- **Work instruction**
Every line of the entries that holds the word "نایل" is to be copied.

- **Materials provided**
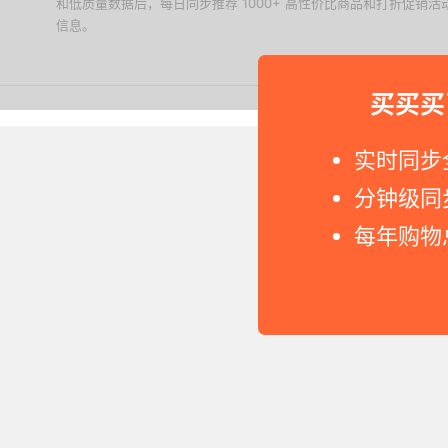
和低质量数据后，每日同步推荐 1000+ 高性价比商品和打折促销
信息。
下载值值值App
买买买
Copyright © 2011-2026 网
实时同步
分钟级同
每年购物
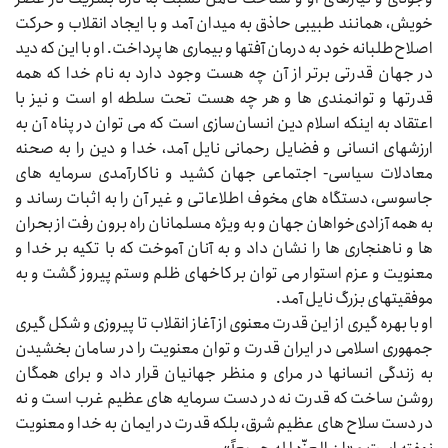
خویش، همانند طبیبی حاذق به میدان آمد و با ایجاد انقلاب و حرکت
اصلاح‌طلبانه خود به درمان آفتها و بیماری‌‌‌ ها پرداخت. او با این که دید
در جهان قدرتی برتر از آن چه هست وجود دارد به نام خدا که همه
قدرتها و توانمندی‌‌‌ ها و هر چه هست تحت سلطه او است و نیز با
اعتقاد به اینکه اسلام دین انسان‌سازی است که می‌‌‌ توان در پناه آن به
ارزشهای انسانی و فضایل رحمانی نایل آمد، خدا و دین را به صحنه
معادلات سیاسی- اجتماعی جهان کشید و ناکارآمدی سرمایه‌‌‌ های
جاسوسی، دستگاه‌‌‌ های مخوف اطلاعاتی و غیر آن را به اثبات رساند و
به همه آزادی‌خواهان جهان و به ویژه مسلمانان راه برون رفت از بحران‌‌‌
ها و ناهنجاری‌‌‌ ها را نشان داد و به آنان آموخت که با تکیه بر خدا و
معنویت و عزم استوار می‌‌‌ توان بر کاخهای ظلم وستم پیروز گشت و به
موفقیتهای بزرگ نایل آمد.
او با بهره‌‌‌ گیری از این قدرت معنوی از آغاز انقلاب تا پیروزی و شکل گیری
جمهوری اسلامی در ایران قدرت و توان معنویت را در سامان بخشیدن
به زندگی انسانها در مرای و منظر جهانیان قرار داد و برای همگان
روشن ساخت که قدرت نه در دست سرمایه‌‌‌ های عظیم غرب است و نه
در دست سلاح‌‌‌ های عظیم شرق، بلکه قدرت در ایمان به خدا و معنویت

- **Solution to this problem**
ارزشهای انسانی و فضایل رحمانی نایل آمد، خدا و دین را به صحنه
موفقیتهای بزرگ نایل آمد.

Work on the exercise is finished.